Lines holding the string "that": copy each one from the listing below.

════════════════════

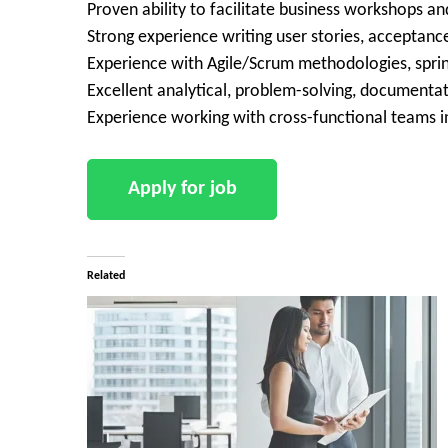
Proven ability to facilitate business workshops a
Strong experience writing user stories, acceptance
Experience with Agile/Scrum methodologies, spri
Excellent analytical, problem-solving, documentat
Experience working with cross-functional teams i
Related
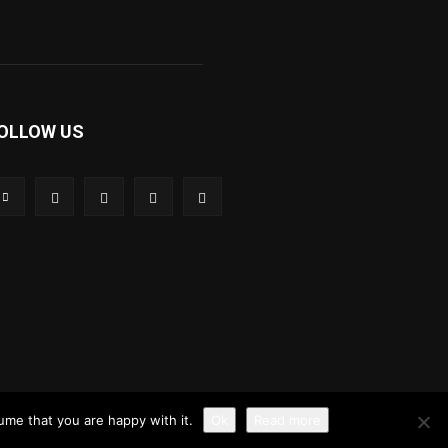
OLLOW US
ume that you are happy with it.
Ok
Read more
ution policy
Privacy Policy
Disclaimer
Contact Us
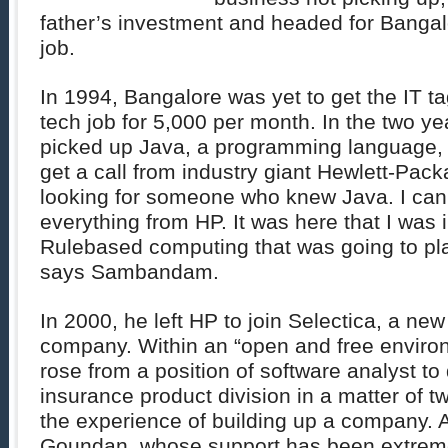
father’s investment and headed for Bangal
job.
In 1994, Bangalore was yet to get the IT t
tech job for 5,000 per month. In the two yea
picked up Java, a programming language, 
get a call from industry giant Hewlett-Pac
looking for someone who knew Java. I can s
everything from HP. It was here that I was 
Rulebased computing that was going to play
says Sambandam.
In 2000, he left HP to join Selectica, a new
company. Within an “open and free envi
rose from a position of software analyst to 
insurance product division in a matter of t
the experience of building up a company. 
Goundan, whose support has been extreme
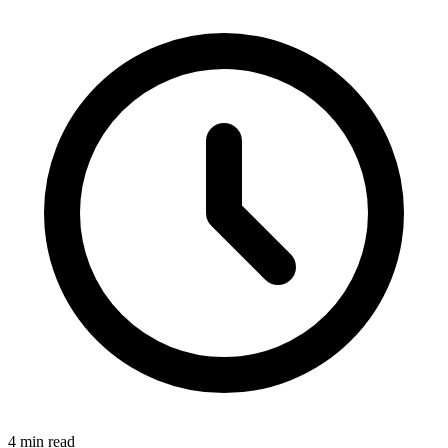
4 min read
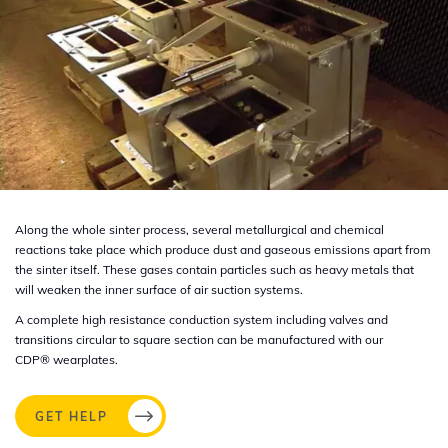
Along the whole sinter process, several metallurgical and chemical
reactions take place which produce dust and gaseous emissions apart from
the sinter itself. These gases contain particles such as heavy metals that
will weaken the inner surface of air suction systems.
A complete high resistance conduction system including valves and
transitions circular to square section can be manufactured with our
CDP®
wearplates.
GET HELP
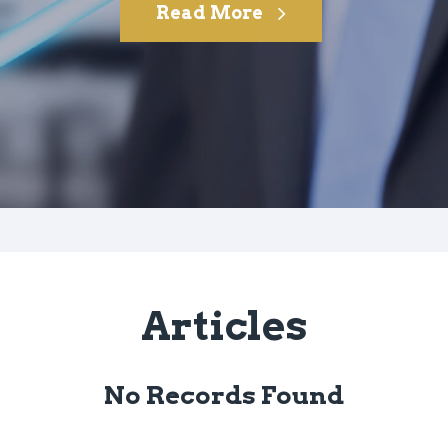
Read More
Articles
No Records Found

════════════════════

**RESULT BELOW**
ume that you are happy with it.
everything from HP. It was here that I was 
Rulebased computing that was going to play
the sinter itself. These gases contain particles such as heavy metals that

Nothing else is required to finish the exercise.